4. A document information holding means for holding document information, and a notation appearance for calculating an appearance frequency of each notation of a word registered in the word dictionary in the document information held in the document information holding means. 4. The natural language processing device according to claim 1, further comprising a frequency calculation unit.

5. The natural language processing apparatus according to claim 4, wherein said load condition setting means determines a load part of said word dictionary based on a probability obtained by said notation appearance frequency calculation means.

6. A natural language processing method in a natural language processing device for analyzing a natural language sentence using a word dictionary in which words are registered in a tree format, the method comprising: A natural language processing method comprising: loading a part of the contents of the word dictionary into an internal memory capable of storing processing data with reference to a notation frequency.

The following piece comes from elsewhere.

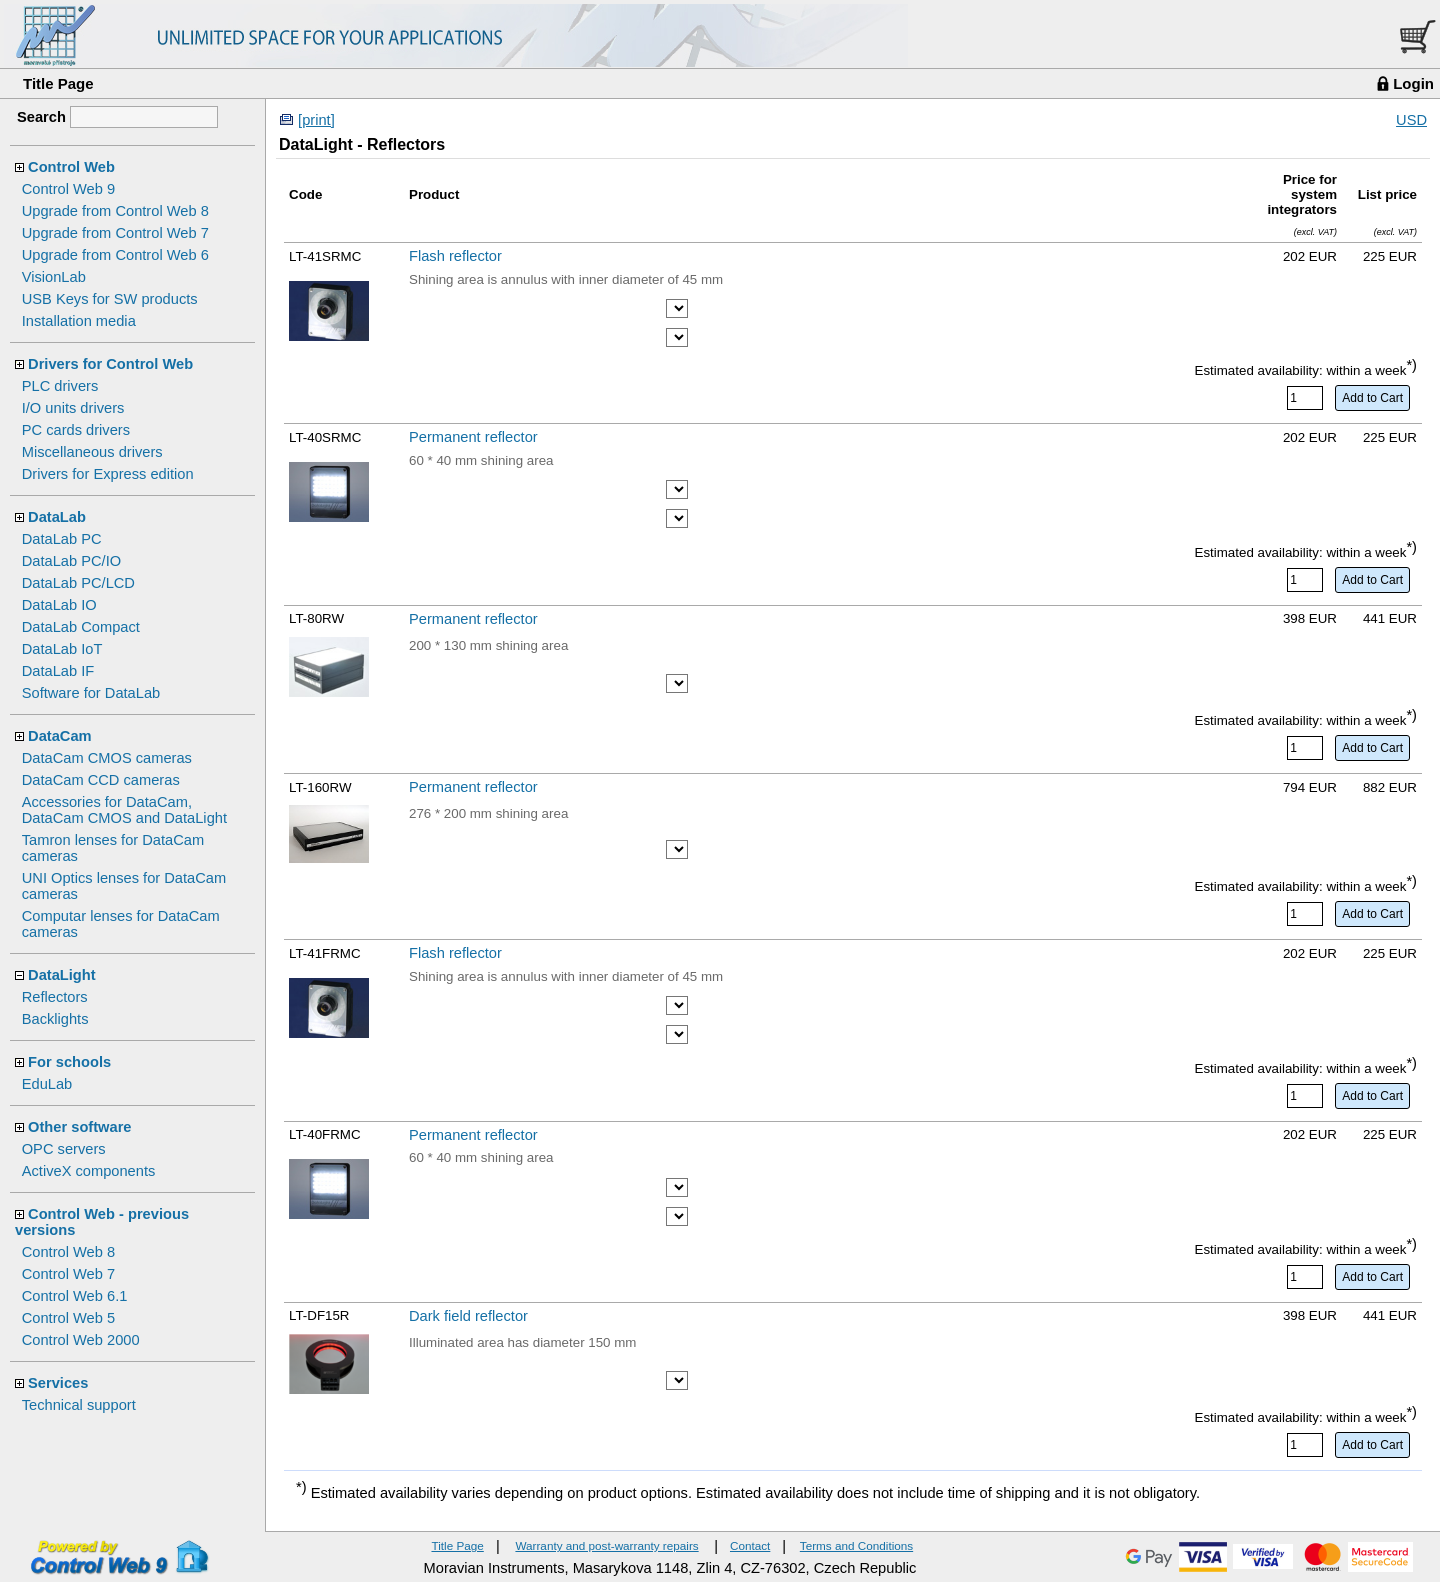 The height and width of the screenshot is (1582, 1440). I want to click on DataLab IO, so click(59, 605).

7. In loading from the word dictionary to the internal storage means, a probability that a natural language can be analyzed is obtained using only the word dictionary loaded in the internal storage means, and the internal storage is obtained from the obtained probability. 7. The method according to claim 6, wherein a load portion of the word dictionary to be loaded on the means is determined.
Natural language processing method described.

8. A computer storage medium storing a control procedure for realizing the function according to claim 1. Description:

9. A computer program sequence for realizing the function according to any one of claims 1 to 7.